Start of Block

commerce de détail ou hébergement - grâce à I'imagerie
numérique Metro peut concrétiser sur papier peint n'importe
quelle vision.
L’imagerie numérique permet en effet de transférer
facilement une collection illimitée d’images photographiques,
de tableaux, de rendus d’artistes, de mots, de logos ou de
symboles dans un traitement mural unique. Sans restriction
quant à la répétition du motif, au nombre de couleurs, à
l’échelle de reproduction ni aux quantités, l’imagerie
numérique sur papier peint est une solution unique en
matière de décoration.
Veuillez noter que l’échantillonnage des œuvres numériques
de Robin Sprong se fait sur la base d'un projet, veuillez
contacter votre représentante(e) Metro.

End of Block

# [About this exercise]
Count how many lines of the listing above include the word "Metro", then reply with that count and no other text.

# [The answer]
2